[lldb-dev] [RFC] Improving protocol-level compatibility between LLDB and GDB

Thu Apr 22 00:03:03 PDT 2021

> On Apr 20, 2021, at 11:39 PM, Pavel Labath via lldb-dev <lldb-dev at lists.llvm.org> wrote:
> 
> I am very happy to see this effort and I fully encourage it.

Completely agree.  Thanks for Cc:'ing me Pavel, I hadn't seen Michał's thread.

> 
> On 20/04/2021 09:13, Michał Górny via lldb-dev wrote:
>> On Mon, 2021-04-19 at 16:29 -0700, Greg Clayton wrote:
>>>> I think the first blocker towards this project are existing
>>>> implementation bugs in LLDB. For example, the vFile implementation is
>>>> documented as using incorrect data encoding and open flags. This is not
>>>> something that can be trivially fixed without breaking compatibility
>>>> between different versions of LLDB.
>>> 
>>> We should just fix this bug in LLDB in both LLDB's logic and lldb-server IMHO. We typically distribute both "lldb" and "lldb-server" together so this shouldn't be a huge problem.
>> Hmm, I've focused on this because I recall hearing that OSX users
>> sometimes run new client against system server... but now I realized
>> this isn't relevant to LLGS ;-).  Still, I'm happy to do things
>> the right way if people feel like it's needed, or the easy way if it's
>> not.
> 
> The vFile packets are, used in the "platform" mode of the connection (which, btw, is also something that gdb does not have), and that is implemented by lldb-server on all hosts (although I think apple may have some custom platform implementations as well). In any case though, changing flag values on the client will affect all servers that it communicates with, regardless of the platform.
> 
> At one point, Jason cared enough about this to add a warning about not changing these constants to the code.
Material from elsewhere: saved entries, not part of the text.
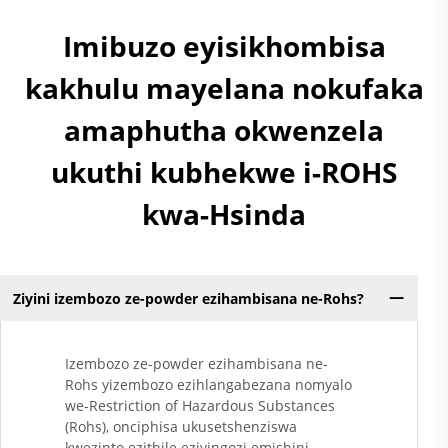
Imibuzo eyisikhombisa
kakhulu mayelana nokufaka
amaphutha okwenzela
ukuthi kubhekwe i-ROHS
kwa-Hsinda
Ziyini izembozo ze-powder ezihambisana ne-Rohs?
Izembozo ze-powder ezihambisana ne-
Rohs yizembozo ezihlangabezana nomyalo
we-Restriction of Hazardous Substances
(Rohs), onciphisa ukusetshenziswa
kwezinto ezithile eziyingozi emishini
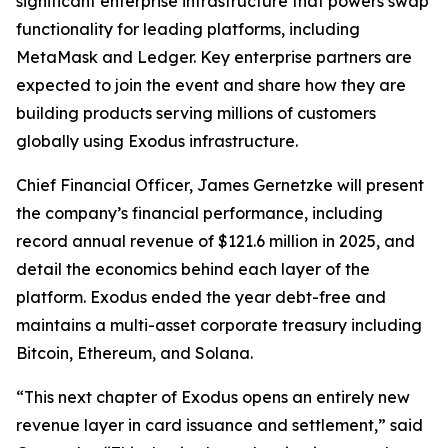
significant enterprise infrastructure that powers swap
functionality for leading platforms, including
MetaMask and Ledger. Key enterprise partners are
expected to join the event and share how they are
building products serving millions of customers
globally using Exodus infrastructure.
Chief Financial Officer, James Gernetzke will present
the company’s financial performance, including
record annual revenue of $121.6 million in 2025, and
detail the economics behind each layer of the
platform. Exodus ended the year debt-free and
maintains a multi-asset corporate treasury including
Bitcoin, Ethereum, and Solana.
“This next chapter of Exodus opens an entirely new
revenue layer in card issuance and settlement,” said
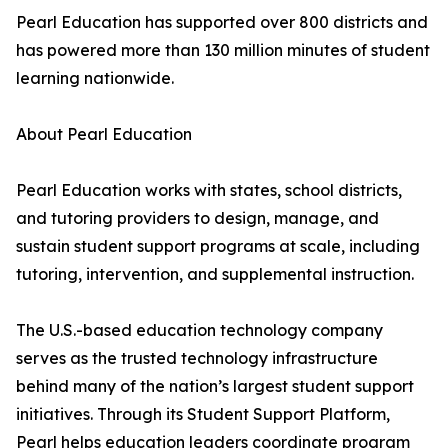
Pearl Education has supported over 800 districts and
has powered more than 130 million minutes of student
learning nationwide.
About Pearl Education
Pearl Education works with states, school districts,
and tutoring providers to design, manage, and
sustain student support programs at scale, including
tutoring, intervention, and supplemental instruction.
The U.S.-based education technology company
serves as the trusted technology infrastructure
behind many of the nation’s largest student support
initiatives. Through its Student Support Platform,
Pearl helps education leaders coordinate program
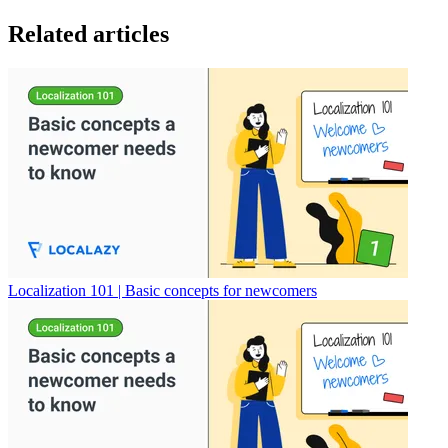
Related articles
Localization 101 | Basic concepts for newcomers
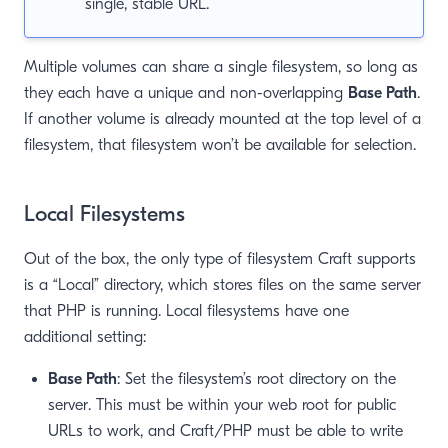
single, stable URL.
Multiple volumes can share a single filesystem, so long as
they each have a unique and non-overlapping
Base Path
.
If another volume is already mounted at the top level of a
filesystem, that filesystem won’t be available for selection.
Local Filesystems
Out of the box, the only type of filesystem Craft supports
is a “Local” directory, which stores files on the same server
that PHP is running. Local filesystems have one
additional setting:
Base Path
: Set the filesystem’s root directory on the
server. This must be within your web root for public
URLs to work, and Craft/PHP must be able to write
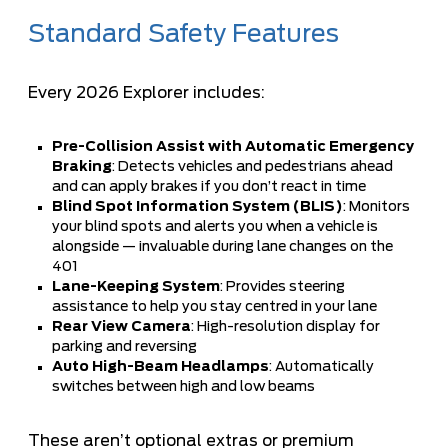
Standard Safety Features
Every 2026 Explorer includes:
Pre-Collision Assist with Automatic Emergency
Braking
: Detects vehicles and pedestrians ahead
and can apply brakes if you don’t react in time
Blind Spot Information System (BLIS)
: Monitors
your blind spots and alerts you when a vehicle is
alongside — invaluable during lane changes on the
401
Lane-Keeping System
: Provides steering
assistance to help you stay centred in your lane
Rear View Camera
: High-resolution display for
parking and reversing
Auto High-Beam Headlamps
: Automatically
switches between high and low beams
These aren’t optional extras or premium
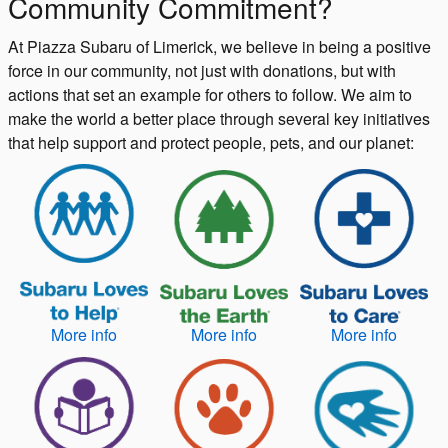
Community Commitment?
At Piazza Subaru of Limerick, we believe in being a positive
force in our community, not just with donations, but with
actions that set an example for others to follow. We aim to
make the world a better place through several key initiatives
that help support and protect people, pets, and our planet:
More info
More info
More info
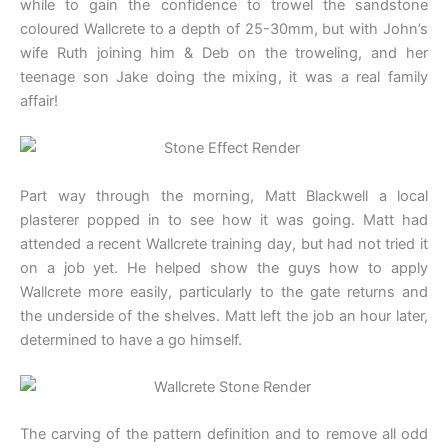
while to gain the confidence to trowel the sandstone
coloured Wallcrete to a depth of 25-30mm, but with John’s
wife Ruth joining him & Deb on the troweling, and her
teenage son Jake doing the mixing, it was a real family
affair!
Part way through the morning, Matt Blackwell a local
plasterer popped in to see how it was going. Matt had
attended a recent Wallcrete training day, but had not tried it
on a job yet. He helped show the guys how to apply
Wallcrete more easily, particularly to the gate returns and
the underside of the shelves. Matt left the job an hour later,
determined to have a go himself.
The carving of the pattern definition and to remove all odd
I'd suggest checking with him whether this is still relevant.
> 
> Or just going with your proposed solution, which sounds perfectly reasonable to me....

The main backwards compatibility issue for Apple is that lldb needs to talk to old debugservers on iOS devices, where debugserver can't be updated.  I know of three protocol bugs we have today:

vFile:open flags
vFile:pread/pwrite base   https://bugs.llvm.org/show_bug.cgi?id=47820
A packet base   https://bugs.llvm.org/show_bug.cgi?id=42471

debugserver doesn't implement vFile packets.  So for those, we only need to worry about lldb/lldb-server/lldb-platform.
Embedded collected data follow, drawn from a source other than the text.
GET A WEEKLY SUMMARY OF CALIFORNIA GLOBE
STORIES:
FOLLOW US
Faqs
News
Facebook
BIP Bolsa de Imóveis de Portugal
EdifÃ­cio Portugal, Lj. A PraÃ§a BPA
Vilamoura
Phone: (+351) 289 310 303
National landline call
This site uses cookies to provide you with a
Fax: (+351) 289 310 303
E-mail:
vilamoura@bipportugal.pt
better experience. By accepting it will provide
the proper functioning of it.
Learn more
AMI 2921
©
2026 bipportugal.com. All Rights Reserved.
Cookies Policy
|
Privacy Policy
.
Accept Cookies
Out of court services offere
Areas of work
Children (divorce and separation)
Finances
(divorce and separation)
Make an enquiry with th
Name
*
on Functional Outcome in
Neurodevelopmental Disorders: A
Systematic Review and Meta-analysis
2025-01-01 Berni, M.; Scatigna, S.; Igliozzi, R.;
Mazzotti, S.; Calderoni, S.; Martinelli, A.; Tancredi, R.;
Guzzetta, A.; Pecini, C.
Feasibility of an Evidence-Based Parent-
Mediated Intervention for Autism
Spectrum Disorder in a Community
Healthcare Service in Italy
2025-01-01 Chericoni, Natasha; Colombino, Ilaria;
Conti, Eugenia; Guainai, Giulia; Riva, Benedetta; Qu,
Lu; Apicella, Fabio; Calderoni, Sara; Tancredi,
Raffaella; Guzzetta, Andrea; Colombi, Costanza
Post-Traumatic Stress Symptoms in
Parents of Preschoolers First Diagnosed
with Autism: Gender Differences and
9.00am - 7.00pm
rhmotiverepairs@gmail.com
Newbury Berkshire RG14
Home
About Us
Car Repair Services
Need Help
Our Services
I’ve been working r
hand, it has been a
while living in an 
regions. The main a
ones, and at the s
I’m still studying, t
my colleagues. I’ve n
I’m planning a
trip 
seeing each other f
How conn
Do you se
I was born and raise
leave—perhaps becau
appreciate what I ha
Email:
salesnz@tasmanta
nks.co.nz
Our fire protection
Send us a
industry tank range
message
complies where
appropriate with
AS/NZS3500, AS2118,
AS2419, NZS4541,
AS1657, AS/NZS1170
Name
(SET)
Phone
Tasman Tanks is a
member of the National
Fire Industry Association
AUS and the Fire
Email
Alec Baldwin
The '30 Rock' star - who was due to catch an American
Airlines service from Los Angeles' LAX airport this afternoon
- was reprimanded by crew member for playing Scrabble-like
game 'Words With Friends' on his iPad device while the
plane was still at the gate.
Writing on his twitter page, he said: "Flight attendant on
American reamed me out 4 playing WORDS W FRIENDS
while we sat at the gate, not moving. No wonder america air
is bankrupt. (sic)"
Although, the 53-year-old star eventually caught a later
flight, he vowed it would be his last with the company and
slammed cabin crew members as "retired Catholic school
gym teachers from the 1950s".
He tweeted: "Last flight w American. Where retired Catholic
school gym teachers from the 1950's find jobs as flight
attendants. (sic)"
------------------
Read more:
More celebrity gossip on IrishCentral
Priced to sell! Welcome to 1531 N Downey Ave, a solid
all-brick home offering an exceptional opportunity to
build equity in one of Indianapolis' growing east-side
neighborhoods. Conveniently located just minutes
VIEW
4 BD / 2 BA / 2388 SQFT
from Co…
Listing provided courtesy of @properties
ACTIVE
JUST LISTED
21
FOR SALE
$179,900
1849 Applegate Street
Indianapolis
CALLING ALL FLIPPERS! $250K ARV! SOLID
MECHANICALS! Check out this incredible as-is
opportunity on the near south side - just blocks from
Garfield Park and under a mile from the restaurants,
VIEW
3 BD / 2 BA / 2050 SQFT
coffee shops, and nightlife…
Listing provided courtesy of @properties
lldb-platform is a freestanding platform packets stub I wrote for Darwin systems a while back.  Real smol, it doesn't link to/use any llvm/lldb code.  I never upstreamed it because it doesn't really fit in with llvm/lldb projects in any way and it's not super interesting, it is very smol and simple.  I was tired of tracking down complicated bugs and wanted easier bugs.  It implements the vFile packets; it only does the platform packets and runs debugserver for everything else.

Technically a modern lldb could need to communicate with an old lldb-platform, but it's much more of a corner case and I'm not super worried about it, we can deal with that inside Apple (that is, I can be responsible for worrying about it.)
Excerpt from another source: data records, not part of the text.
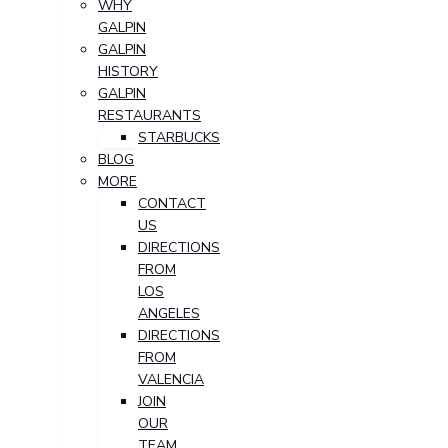
WHY
GALPIN
GALPIN
HISTORY
GALPIN
RESTAURANTS
STARBUCKS
BLOG
MORE
CONTACT
US
DIRECTIONS
FROM
LOS
ANGELES
DIRECTIONS
FROM
VALENCIA
JOIN
OUR
TEAM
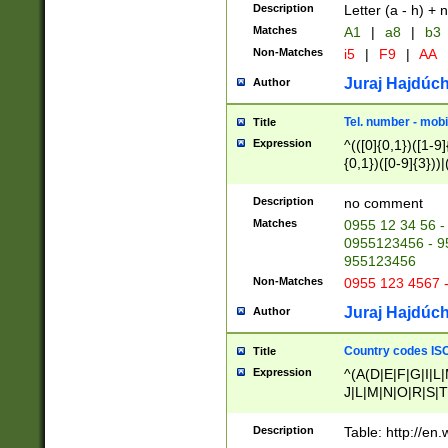
Description
Letter (a - h) + 
Matches
A1
|
a8
|
b3
Non-Matches
i5
|
F9
|
AA
Juraj Hajdúch
Author
Tel. number - mobi
Title
Expression
^(([0]{0,1})([1-9]{
{0,1})([0-9]{3}))|(
{2})))$
Description
no comment
Matches
0955 12 34 56 -
0955123456 - 95
955123456
Non-Matches
0955 123 4567 
Juraj Hajdúch
Author
Country codes ISO
Title
Expression
^(A(D|E|F|G|I|L
J|L|M|N|O|R|S|T
V|X|Y|Z)|D(E|J|
(A|B|D|E|F|G|H|
Description
Table: http://en
D|E|Q|L|M|N|O|R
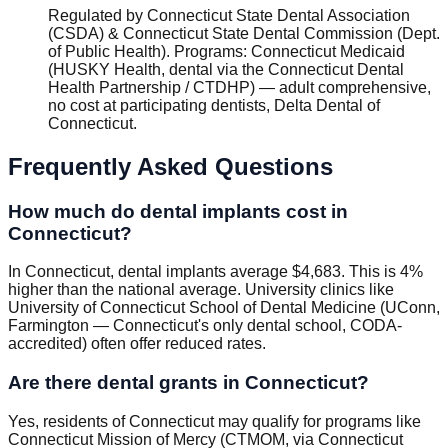
Regulated by
Connecticut State Dental Association
(CSDA) & Connecticut State Dental Commission (Dept.
of Public Health)
.
Programs
:
Connecticut Medicaid
(HUSKY Health, dental via the Connecticut Dental
Health Partnership / CTDHP) — adult comprehensive,
no cost at participating dentists, Delta Dental of
Connecticut
.
Frequently Asked Questions
How much do dental implants cost in
Connecticut?
In Connecticut, dental implants average $4,683. This is 4%
higher than the national average. University clinics like
University of Connecticut School of Dental Medicine (UConn,
Farmington — Connecticut's only dental school, CODA-
accredited) often offer reduced rates.
Are there dental grants in Connecticut?
Yes, residents of Connecticut may qualify for programs like
Connecticut Mission of Mercy (CTMOM, via Connecticut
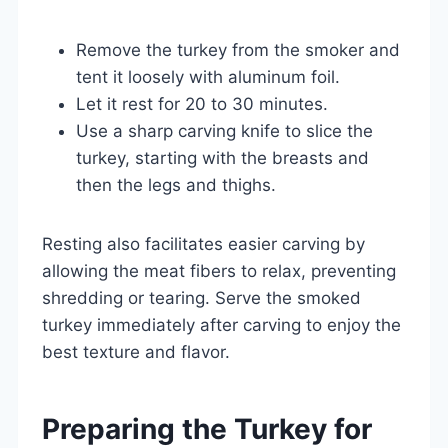
Remove the turkey from the smoker and
tent it loosely with aluminum foil.
Let it rest for 20 to 30 minutes.
Use a sharp carving knife to slice the
turkey, starting with the breasts and
then the legs and thighs.
Resting also facilitates easier carving by
allowing the meat fibers to relax, preventing
shredding or tearing. Serve the smoked
turkey immediately after carving to enjoy the
best texture and flavor.
Preparing the Turkey for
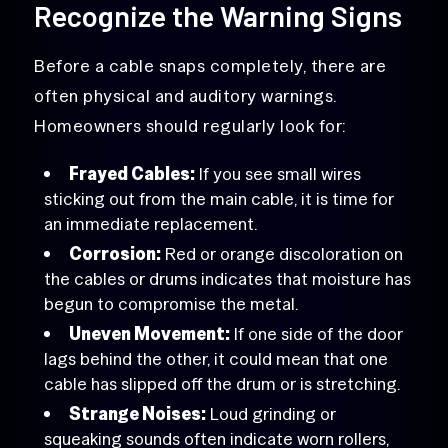
Recognize the Warning Signs
Before a cable snaps completely, there are
often physical and auditory warnings.
Homeowners should regularly look for:
Frayed Cables:
If you see small wires
sticking out from the main cable, it is time for
an immediate replacement.
Corrosion:
Red or orange discoloration on
the cables or drums indicates that moisture has
begun to compromise the metal.
Uneven Movement:
If one side of the door
lags behind the other, it could mean that one
cable has slipped off the drum or is stretching.
Strange Noises:
Loud grinding or
squeaking sounds often indicate worn rollers,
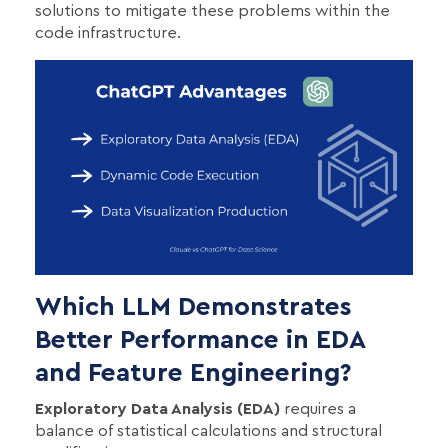
solutions to mitigate these problems within the
code infrastructure.
Which LLM Demonstrates
Better Performance in EDA
and Feature Engineering?
Exploratory Data Analysis (EDA)
requires a
balance of statistical calculations and structural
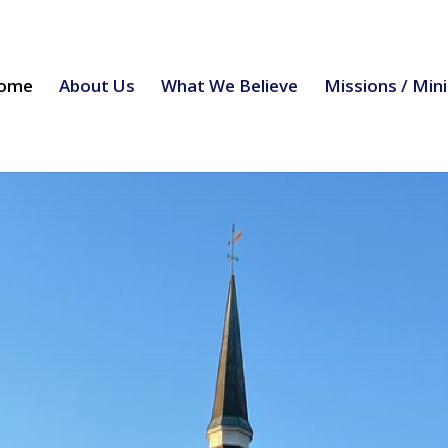
ome
About Us
What We Believe
Missions / Mini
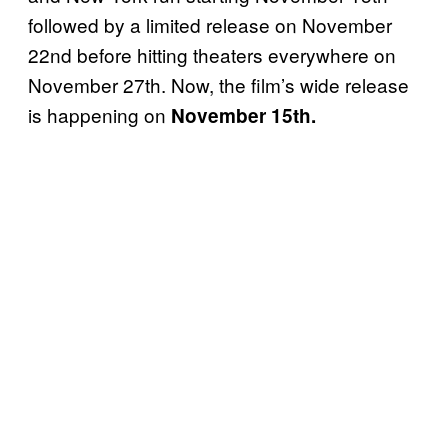
followed by a limited release on November
22nd before hitting theaters everywhere on
November 27th. Now, the film’s wide release
is happening on
November 15th.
For vFile:open and vFile:pread/pwrite, I say we just change them in lldb/lldb-server and it's up to me to change them in lldb-platform at the same time.

For the A packet, debugserver is using base 10,

    errno = 0;
    arglen = strtoul(buf, &c, 10);
    if (errno != 0 && arglen == 0) {
      return HandlePacket_ILLFORMED(__FILE__, __LINE__, p,
                                    "arglen not a number on 'A' pkt");
    }
[..]
    errno = 0;
    argnum = strtoul(buf, &c, 10);
    if (errno != 0 && argnum == 0) {
      return HandlePacket_ILLFORMED(__FILE__, __LINE__, p,
                                    "argnum not a number on 'A' pkt");
    }

as does lldb,

    packet.PutChar('A');
    for (size_t i = 0, n = argv.size(); i < n; ++i) {
      arg = argv[i];
      const int arg_len = strlen(arg);
      if (i > 0)
        packet.PutChar(',');
      packet.Printf("%i,%i,", arg_len * 2, (int)i);
      packet.PutBytesAsRawHex8(arg, arg_len);

and lldb-server,

    // Decode the decimal argument string length. This length is the number of
    // hex nibbles in the argument string value.
    const uint32_t arg_len = packet.GetU32(UINT32_MAX);
    if (arg_len == UINT32_MAX)
      success = false;
    else {
      // Make sure the argument hex string length is followed by a comma
      if (packet.GetChar() != ',')
        success = false;
      else {
        // Decode the argument index. We ignore this really because who would
        // really send down the arguments in a random order???
        const uint32_t arg_idx = packet.GetU32(UINT32_MAX);

uint32_t StringExtractor::GetU32(uint32_t fail_value, int base) {
  if (m_index < m_packet.size()) {
    char *end = nullptr;
    const char *start = m_packet.c_str();
    const char *cstr = start + m_index;
    uint32_t result = static_cast<uint32_t>(::strtoul(cstr, &end, base));

where 'base' defaults to 0 which strtoul treats as base 10 unless the number starts with 0x.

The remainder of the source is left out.